Gardener's Supply Company

Starting a Spring Vegetable Garden

Grocery prices continue to skyrocket along with fuel costs. It’s times like these when you want to grow your own. Learn more about starting a  spring vegetable garden by following these guidelines.

Before you can begin a garden it helps to know what growing zone you’re in. If you live in the United States, you can go to the National Gardening Association’s website (www.garden.org/zipzone/) to find the USDA Hardiness Zone Map. This map will help you find which zone you live in and give ideas on when it is safe to start planting.

You’ll also want to prepare the ground before you can begin planting. Do this by tilling the area you have planned for your garden. You’ll want to remove the clumps of grass as much as possible or till deeply to incorporate the organic matter into the soil. Test the soil to determine if it has the right mineral content. Tests can be obtained at County Extension Agencies and home and garden stores. Add any nutrients to the soil before you begin planting.

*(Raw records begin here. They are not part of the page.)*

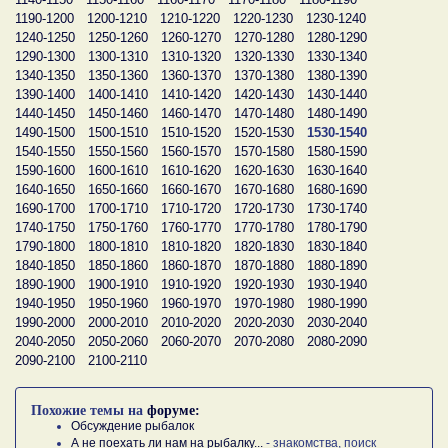
1190-1200
1200-1210
1210-1220
1220-1230
1230-1240
1240-1250
1250-1260
1260-1270
1270-1280
1280-1290
1290-1300
1300-1310
1310-1320
1320-1330
1330-1340
1340-1350
1350-1360
1360-1370
1370-1380
1380-1390
1390-1400
1400-1410
1410-1420
1420-1430
1430-1440
1440-1450
1450-1460
1460-1470
1470-1480
1480-1490
1490-1500
1500-1510
1510-1520
1520-1530
1530-1540
1540-1550
1550-1560
1560-1570
1570-1580
1580-1590
1590-1600
1600-1610
1610-1620
1620-1630
1630-1640
1640-1650
1650-1660
1660-1670
1670-1680
1680-1690
1690-1700
1700-1710
1710-1720
1720-1730
1730-1740
1740-1750
1750-1760
1760-1770
1770-1780
1780-1790
1790-1800
1800-1810
1810-1820
1820-1830
1830-1840
1840-1850
1850-1860
1860-1870
1870-1880
1880-1890
1890-1900
1900-1910
1910-1920
1920-1930
1930-1940
1940-1950
1950-1960
1960-1970
1970-1980
1980-1990
1990-2000
2000-2010
2010-2020
2020-2030
2030-2040
2040-2050
2050-2060
2060-2070
2070-2080
2080-2090
2090-2100
2100-2110
Похожие темы на
форуме:
Обсуждение рыбалок
А не поехать ли нам на рыбалку...
- знакомства, поиск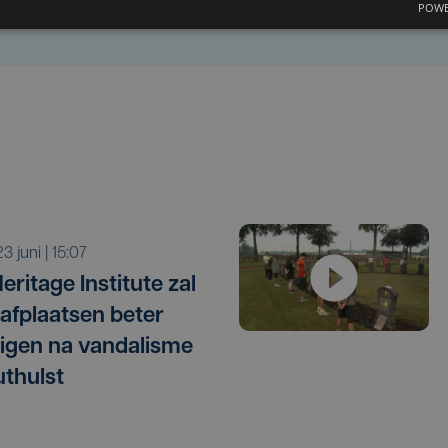
POWE
 23 juni | 15:07
eritage Institute zal
afplaatsen beter
ligen na vandalisme
uthulst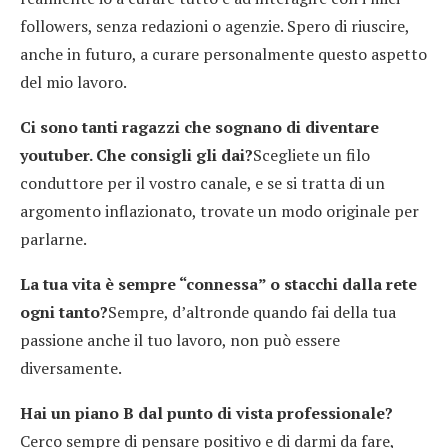
followers, senza redazioni o agenzie. Spero di riuscire,
anche in futuro, a curare personalmente questo aspetto
del mio lavoro.
Ci sono tanti ragazzi che sognano di diventare
youtuber. Che consigli gli dai?
Scegliete un filo
conduttore per il vostro canale, e se si tratta di un
argomento inflazionato, trovate un modo originale per
parlarne.
La tua vita è sempre “connessa” o stacchi dalla rete
ogni tanto?
Sempre, d’altronde quando fai della tua
passione anche il tuo lavoro, non può essere
diversamente.
Hai un piano B dal punto di vista professionale?
Cerco sempre di pensare positivo e di darmi da fare,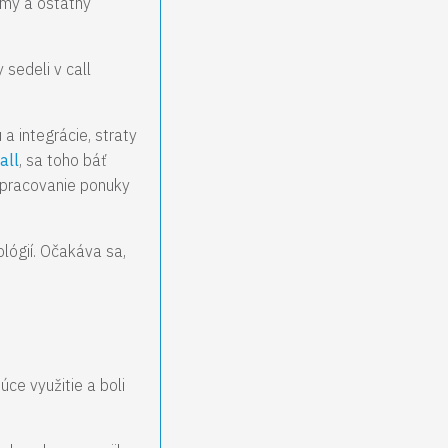
témy a ostatný
sedeli v call
a integrácie, straty
all
, sa toho báť
vypracovanie ponuky
lógií. Očakáva sa,
úce využitie a boli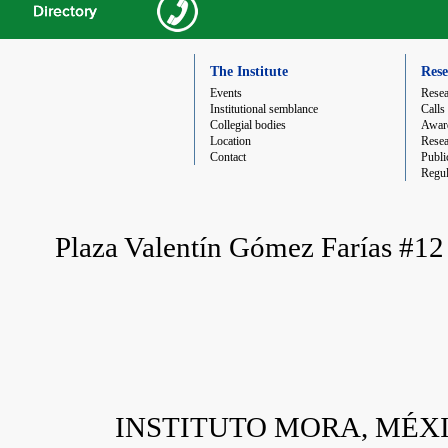
The Institute
Rese
Events
Resea
Institutional semblance
Calls
Collegial bodies
Award
Location
Resea
Contact
Publi
Regul
Plaza Valentín Gómez Farías #
INSTITUTO MORA, MÉXICO 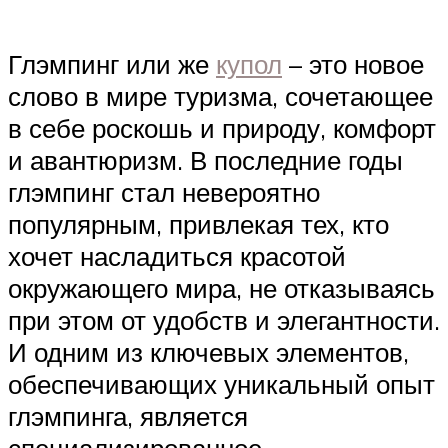
Глэмпинг или же
купол
– это новое
слово в мире туризма, сочетающее
в себе роскошь и природу, комфорт
и авантюризм. В последние годы
глэмпинг стал невероятно
популярным, привлекая тех, кто
хочет насладиться красотой
окружающего мира, не отказываясь
при этом от удобств и элегантности.
И одним из ключевых элементов,
обеспечивающих уникальный опыт
глэмпинга, является
специализированное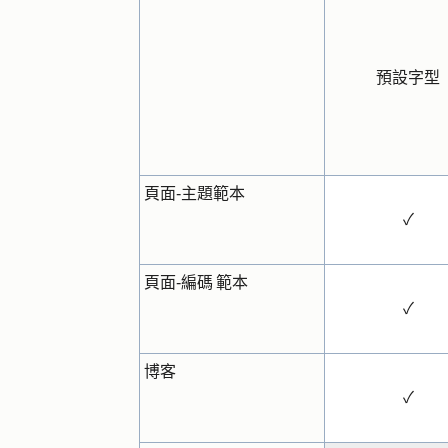
預設字型
頁面-主題範本
✓
頁面-編碼 範本
✓
博客
✓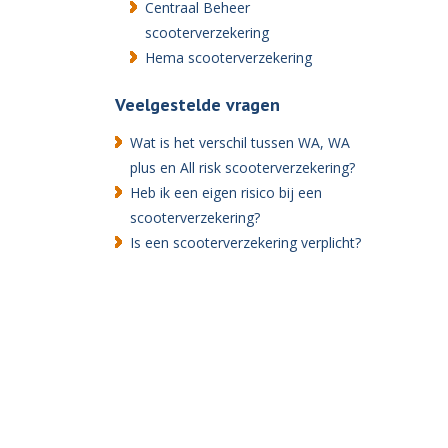
Centraal Beheer
scooterverzekering
Hema scooterverzekering
Veelgestelde vragen
Wat is het verschil tussen WA, WA
plus en All risk scooterverzekering?
Heb ik een eigen risico bij een
scooterverzekering?
Is een scooterverzekering verplicht?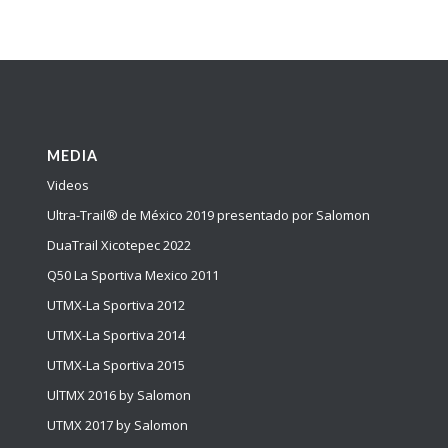
MEDIA
Videos
Ultra-Trail® de México 2019 presentado por Salomon
DuaTrail Xicotepec 2022
Q50 La Sportiva Mexico 2011
UTMX-La Sportiva 2012
UTMX-La Sportiva 2014
UTMX-La Sportiva 2015
UlTMX 2016 by Salomon
UTMX 2017 by Salomon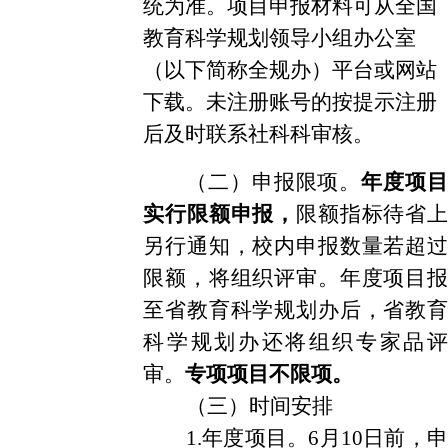
统为准。项目申报材料可从全国
教育科学规划领导小组办公室
（以下简称全规办）平台或网站
下载。
未注册账号的按提示注册
后及时联系社科科审核。
（二）申报限项。
年度项目
实行限额申报，
限额指标待省上
另行通知，校内申报数量若超过
限额，将组织评审。年度项目报
至省教育科学规划办
后
，省教育
科学规划办
还将
组织专家
品评
审
。
专项项目不限项。
（三）时间安排
1
.
年度项目。
6月10日前，申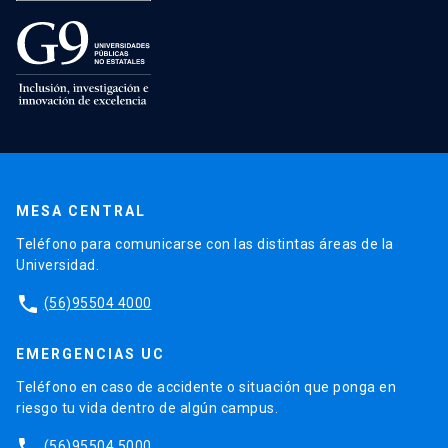
MESA CENTRAL
Teléfono para comunicarse con las distintas áreas de la
Universidad.
phone
(56)95504 4000
EMERGENCIAS UC
Teléfono en caso de accidente o situación que ponga en
riesgo tu vida dentro de algún campus.
phone
(56)95504 5000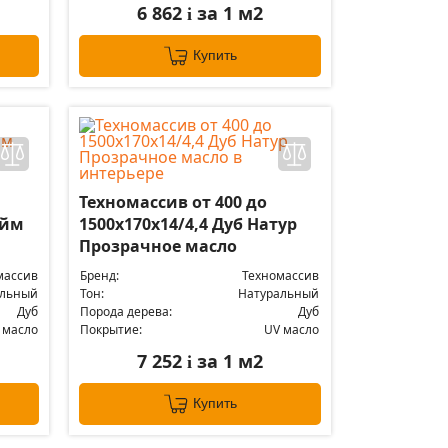
6 862
за 1 м2
i
Купить
Техномассив от 400 до
айм
1500х170х14/4,4 Дуб Натур
Прозрачное масло
массив
Бренд:
Техномассив
альный
Тон:
Натуральный
Дуб
Порода дерева:
Дуб
 масло
Покрытие:
UV масло
7 252
за 1 м2
i
Купить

Growing your first garden is much easier if you start with seedlings rather than growing your own. If you do plan to grow your plants from seeds, you’ll want to start them indoors about eight weeks before they can be planted in the ground. Purchase the plants you want and keep them indoors until your area has reached the last average frost date.

When the ground is workable, the first vegetables you’ll want to add to your garden are spinach, peas and onions. Onions are sold in sets and you may be able to find seedling spinach. You can plant the pea seeds directly into the garden. You may be able to plant lettuce, beets, carrots, cilantro, dill, radishes, cabbage and broccoli about two weeks before the last frost. Celery, kale and potatoes can also be grown outdoors.

When you know there’s no chance of a late frost, you can plant melons, squash, cucumbers and beans. Tomatoes, peppers, eggplant, pumpkins and basil can also be planted at this time. When you plant corn, set out at least four short rows rather than one long row because they pollinate properly that way. You’ll also want to use poles or trellises for beans. Tomatoes, peppers and eggplant are best transplanted or purchased as plants prior to setting them in your garden.

If you follow these guidelines on starting a  spring vegetable garden, you may have produce in as little as four weeks. Take time to pull weeds and keep your garden watered but not muddy. As the produce is ready to harvest you’ll be enjoying the fruits of your labor on your kitchen table.

Comments

  1. Frederick A. Sargolini says:

    I know the best thing a peson can do is grow his own food. I have been doing this for many years and except for teaching, growing plants gives the greatest satisfaction. My wife grows flowers and I grow vegetables, always totally organic. If you have a choice why grow plants the way most farmers do. I have a lot of respect for people who produce food, just don’t agree with their age old methods. I will never grow plants with ordinary fertilizers and use any poison on food I will eat. In fact, I have just started eating the Dr, Joel Fuhrmann way, mostly fruits and vegetables and no genectically modified organisms.